Last month, Ben Bernanke told the Brookings Institution that the recession “is very likely over.” Technically, he is correct: GDP will grow this quarter, and the International Monetary Fund projects a 1.5 percent increase next year. Yet unemployment reached 9.8 percent last month, a 25-year high, and will likely continue climbing. This is to be expected, as joblessness typically rises for nearly 18 months after GDP growth turns positive. Due to this recession’s severity, most economists expect unemployment to return to pre-recession levels in three to five years. As Bernanke acknowledges, it doesn’t feel like the end of a recession for many Americans.
Republicans have used this news to prematurely declare the American Reinvestment and Recovery Act a failure. This is intellectually dishonest, given that three-quarters of it has not yet been spent. According to the Council of Economic Advisors, even the fraction paid out so far added two to three percent to second-quarter GDP growth and created or saved hundreds of thousands of jobs (although the exact number is up for debate). Clearly, joblessness would be higher today without the stimulus.
Regardless, Congress recognizes that further action is necessary to combat unemployment. Proposals under debate include increased aid to states, a business tax credit for new hiring, and extended unemployment benefits. These measures, while helpful, constitute a Band-Aid response to a much larger problem. Given that many job losses are concentrated in construction and manufacturing, a superior plan would directly stimulate demand for raw materials and finished products. With America in need of profound investment in 21st-century infrastructure, and so much labor currently on the sidelines, the obvious solution would fund a massive transportation and school-construction program and provide greater support for green energy endeavors. As a presidential candidate, Barack Obama promised to support these initiatives; now is the time to transform rhetoric into action.

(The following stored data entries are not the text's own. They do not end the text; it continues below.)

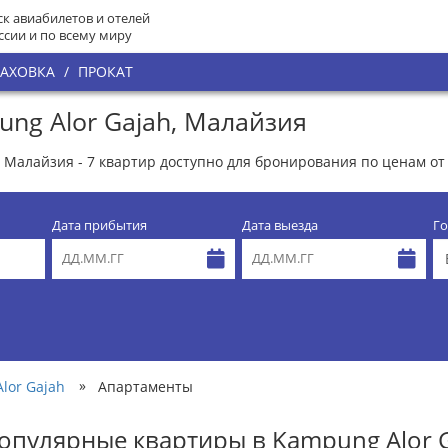
к авиабилетов и отелей
ссии и по всему миру
РАХОВКА
/
ПРОКАТ
ng Alor Gajah, Малайзия
Малайзия - 7 квартир доступно для бронирования по ценам от 
Дата прибытия
Дата выезда
Го
»
lor Gajah
Апартаменты
опулярные квартиры в Kampung Alor G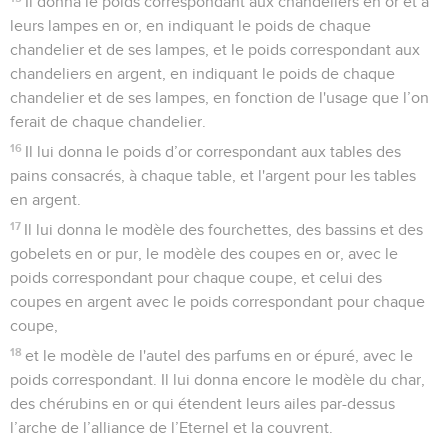
Il donna le poids correspondant aux chandeliers en or et à
leurs lampes en or, en indiquant le poids de chaque
chandelier et de ses lampes, et le poids correspondant aux
chandeliers en argent, en indiquant le poids de chaque
chandelier et de ses lampes, en fonction de l'usage que l’on
ferait de chaque chandelier.
16
Il lui donna le poids d’or correspondant aux tables des
pains consacrés, à chaque table, et l'argent pour les tables
en argent.
17
Il lui donna le modèle des fourchettes, des bassins et des
gobelets en or pur, le modèle des coupes en or, avec le
poids correspondant pour chaque coupe, et celui des
coupes en argent avec le poids correspondant pour chaque
coupe,
18
et le modèle de l'autel des parfums en or épuré, avec le
poids correspondant. Il lui donna encore le modèle du char,
des chérubins en or qui étendent leurs ailes par-dessus
l’arche de l’alliance de l’Eternel et la couvrent.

America has outgrown its 1950s-era transportation network—the crumbling Tappan Zee Bridge in New York and L.A. rush-hour traffic serve as living proof. Congressman Jim Oberstar, chairman of the House Transportation and Infrastructure Committee, has proposed legislation that would spend $500 billion over six years on highway, mass-transit, and high-speed-rail construction. The bill will create an estimated six million jobs—twice as much as the stimulus can under the most optimistic projections. Unfortunately, President Obama plans to table this bill until 2011 in an effort to save political capital for health-care and climate legislation. While the president’s motives are understandable, stopgap measures are unacceptable when a badly needed long-term vision is on the table.

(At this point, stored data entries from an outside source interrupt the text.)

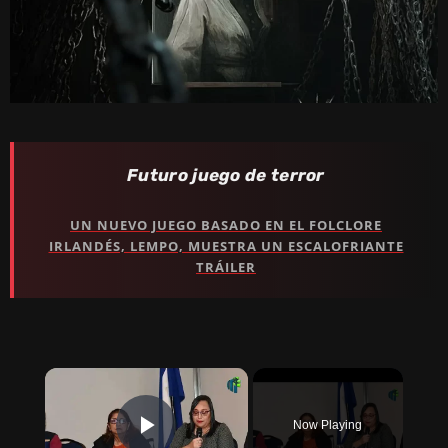
Futuro juego de terror
UN NUEVO JUEGO BASADO EN EL FOLCLORE
IRLANDÉS, LEMPO, MUESTRA UN ESCALOFRIANTE
TRÁILER
×
Now Playing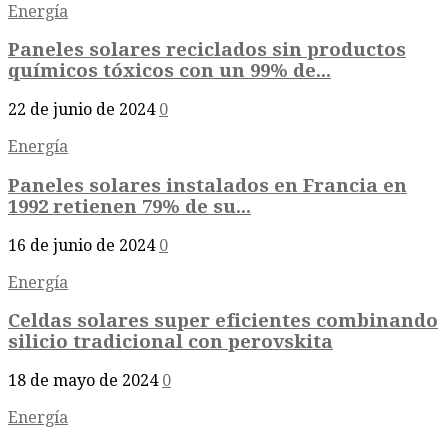
Energía
Paneles solares reciclados sin productos
químicos tóxicos con un 99% de...
22 de junio de 2024
0
Energía
Paneles solares instalados en Francia en
1992 retienen 79% de su...
16 de junio de 2024
0
Energía
Celdas solares super eficientes combinando
silicio tradicional con perovskita
18 de mayo de 2024
0
Energía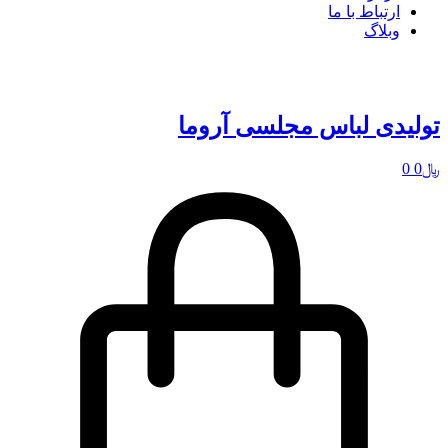
ارتباط با ما
وبلاگ
تولیدی لباس مجلسی آروما
﷼
0
0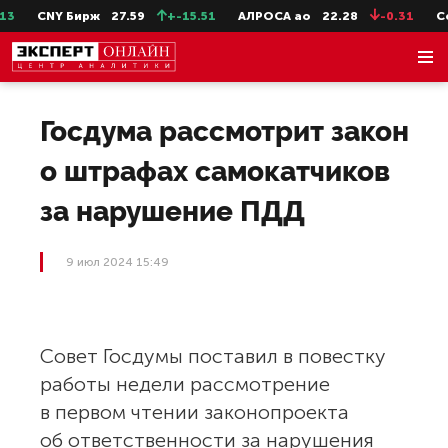
3
CNY Бирж
27.59
+-15.51
АЛРОСА ао
22.28
-0.31
Сев
Госдума рассмотрит закон
о штрафах самокатчиков
за нарушение ПДД
9 июл 2024 15:49
Совет Госдумы поставил в повестку
работы недели рассмотрение
в первом чтении законопроекта
об ответственности за нарушения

Studies estimate that bringing public schools into a state of good repair will cost hundreds of billions of dollars. States and school districts, which typically finance construction, cannot afford such an expense without federal funding, especially during a recession. The stimulus paid out $44 billion to school districts, but many are spending this funding on preventing teacher layoffs and cutbacks rather than renovation. Two bills that passed the House this year would provide $4 to $6 billion for school construction and modernization. Funding that will create construction jobs while improving the quality of education (a key determinant of long-term economic growth) is worthy of Senate passage.
Though America has a growing hunger for green energy, it is lagging in the race to build large manufacturers of solar panels, wind turbines, and lithium-ion batteries. This means it is also failing to create “green-collar jobs” with the potential to reverse America’s manufacturing decline. In contrast, Germany, China, and Spain are home to global leaders in clean-energy manufacturing, not to mention thousands of green jobs. These companies were supported by long-term price guarantees for green power, national mandates on utilities to generate renewable energy, and generous investment subsidies. To achieve similar results, we must emulate our competitors’ policies.

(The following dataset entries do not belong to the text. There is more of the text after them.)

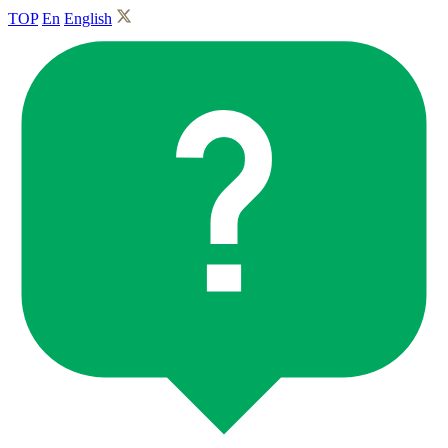
TOP
En
English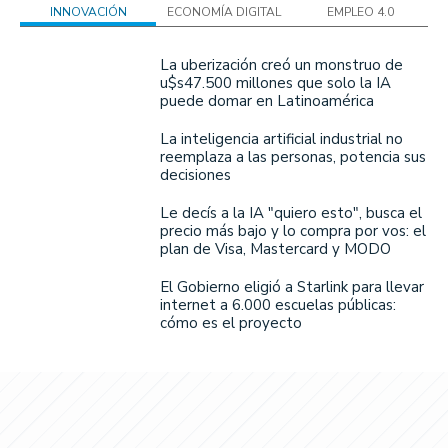
INNOVACIÓN
ECONOMÍA DIGITAL
EMPLEO 4.0
La uberización creó un monstruo de
u$s47.500 millones que solo la IA
puede domar en Latinoamérica
La inteligencia artificial industrial no
reemplaza a las personas, potencia sus
decisiones
Le decís a la IA "quiero esto", busca el
precio más bajo y lo compra por vos: el
plan de Visa, Mastercard y MODO
El Gobierno eligió a Starlink para llevar
internet a 6.000 escuelas públicas:
cómo es el proyecto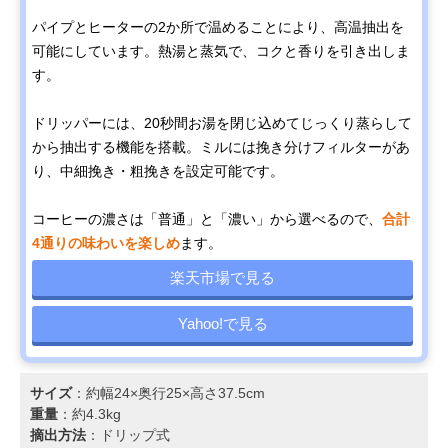
パイプとヒーターの2か所で温めることにより、高温抽出を
可能にしています。熱湯と蒸気で、コクと香りを引き出しま
す。
ドリッパーには、20秒間お湯を閉じ込めてじっくり蒸らして
から抽出する機能を搭載。ミルには挽き分けフィルターがあ
り、中細挽き・粗挽きを設定可能です。
コーヒーの濃さは「普通」と「濃い」から選べるので、
合計
4通りの味わいを楽しめ
ます。
楽天市場で見る
Yahoo!で見る
サイズ
：約幅24×奥行25×高さ37.5cm
重量
：約4.3kg
摘出方法
：ドリップ式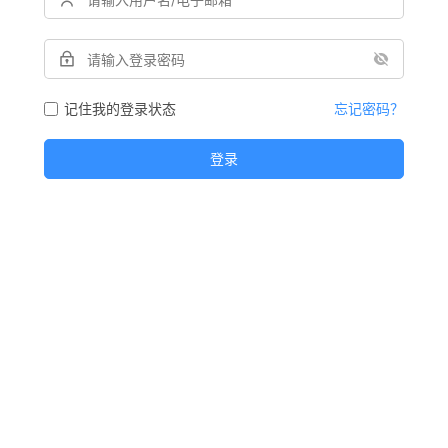
记住我的登录状态
忘记密码？
登录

Franklin D. Roosevelt, Class of 1904, used public-works construction to curb unemployment and fight the Depression. But these New Deal projects also boosted long-run growth by creating infrastructure still in use today, like the Grand Coulee Dam and LaGuardia Airport. We now find ourselves in a similar situation, with millions seeking employment and a nation in need of new schools, highways, and industries. Under FDR, the Three Rs stood for “relief, recovery, reform.” To successfully reduce unemployment while laying a foundation for tomorrow’s economic growth, President Obama’s economic policy must include a fourth R: renewal.
Anthony P. Dedousis ’11 is an economics concentrator in Leverett House. His column appears on alternate Thursdays.